Task details:
Find the line that contains "instalacija". Output it and every line after it to the end of the records, exactly as they appear.

Records for the exercise:
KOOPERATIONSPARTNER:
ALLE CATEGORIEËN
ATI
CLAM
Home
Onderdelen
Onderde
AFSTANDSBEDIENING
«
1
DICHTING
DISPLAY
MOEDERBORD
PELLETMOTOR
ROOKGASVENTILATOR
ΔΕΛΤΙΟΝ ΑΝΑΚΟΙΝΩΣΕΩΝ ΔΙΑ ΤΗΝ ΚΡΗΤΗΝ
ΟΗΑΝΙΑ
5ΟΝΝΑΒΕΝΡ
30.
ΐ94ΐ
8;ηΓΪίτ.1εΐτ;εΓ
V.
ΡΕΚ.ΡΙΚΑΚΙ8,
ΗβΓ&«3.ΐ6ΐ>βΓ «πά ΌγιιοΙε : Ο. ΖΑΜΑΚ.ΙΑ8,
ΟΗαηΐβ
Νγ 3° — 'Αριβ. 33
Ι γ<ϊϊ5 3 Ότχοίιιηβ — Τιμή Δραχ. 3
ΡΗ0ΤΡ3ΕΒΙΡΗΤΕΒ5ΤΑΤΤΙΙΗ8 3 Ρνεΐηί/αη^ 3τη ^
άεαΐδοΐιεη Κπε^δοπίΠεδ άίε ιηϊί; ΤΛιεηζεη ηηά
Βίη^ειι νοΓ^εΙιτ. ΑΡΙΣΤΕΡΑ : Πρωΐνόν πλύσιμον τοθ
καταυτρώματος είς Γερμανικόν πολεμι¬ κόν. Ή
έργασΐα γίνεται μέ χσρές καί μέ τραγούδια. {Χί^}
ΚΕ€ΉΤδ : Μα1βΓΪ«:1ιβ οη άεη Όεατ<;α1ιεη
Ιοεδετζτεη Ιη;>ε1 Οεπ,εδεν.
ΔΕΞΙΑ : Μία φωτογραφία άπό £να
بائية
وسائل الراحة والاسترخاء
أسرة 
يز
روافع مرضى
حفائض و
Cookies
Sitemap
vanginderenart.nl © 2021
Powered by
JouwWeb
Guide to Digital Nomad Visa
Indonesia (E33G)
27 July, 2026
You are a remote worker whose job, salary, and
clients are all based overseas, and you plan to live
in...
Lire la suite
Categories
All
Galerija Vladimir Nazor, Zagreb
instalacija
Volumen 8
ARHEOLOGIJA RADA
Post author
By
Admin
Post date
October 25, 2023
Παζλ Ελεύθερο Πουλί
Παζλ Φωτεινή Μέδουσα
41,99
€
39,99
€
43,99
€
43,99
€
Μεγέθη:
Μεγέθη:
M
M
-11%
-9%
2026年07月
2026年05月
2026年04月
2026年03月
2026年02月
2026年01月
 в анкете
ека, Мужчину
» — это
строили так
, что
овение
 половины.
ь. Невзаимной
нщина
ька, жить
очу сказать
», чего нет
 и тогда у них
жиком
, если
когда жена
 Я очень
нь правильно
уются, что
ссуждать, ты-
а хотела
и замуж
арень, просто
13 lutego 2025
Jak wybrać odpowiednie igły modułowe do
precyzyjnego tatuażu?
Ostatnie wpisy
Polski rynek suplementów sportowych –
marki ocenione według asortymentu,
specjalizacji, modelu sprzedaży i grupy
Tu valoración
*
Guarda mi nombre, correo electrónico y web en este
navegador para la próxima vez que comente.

Written reply:
instalacija
Volumen 8
ARHEOLOGIJA RADA
Post author
By
Admin
Post date
October 25, 2023
Παζλ Ελεύθερο Πουλί
Παζλ Φωτεινή Μέδουσα
41,99
€
39,99
€
43,99
€
43,99
€
Μεγέθη:
Μεγέθη:
M
M
-11%
-9%
2026年07月
2026年05月
2026年04月
2026年03月
2026年02月
2026年01月
 в анкете
ека, Мужчину
» — это
строили так
, что
овение
 половины.
ь. Невзаимной
нщина
ька, жить
очу сказать
», чего нет
 и тогда у них
жиком
, если
когда жена
 Я очень
нь правильно
уются, что
ссуждать, ты-
а хотела
и замуж
арень, просто
13 lutego 2025
Jak wybrać odpowiednie igły modułowe do
precyzyjnego tatuażu?
Ostatnie wpisy
Polski rynek suplementów sportowych –
marki ocenione według asortymentu,
specjalizacji, modelu sprzedaży i grupy
Tu valoración
*
Guarda mi nombre, correo electrónico y web en este
navegador para la próxima vez que comente.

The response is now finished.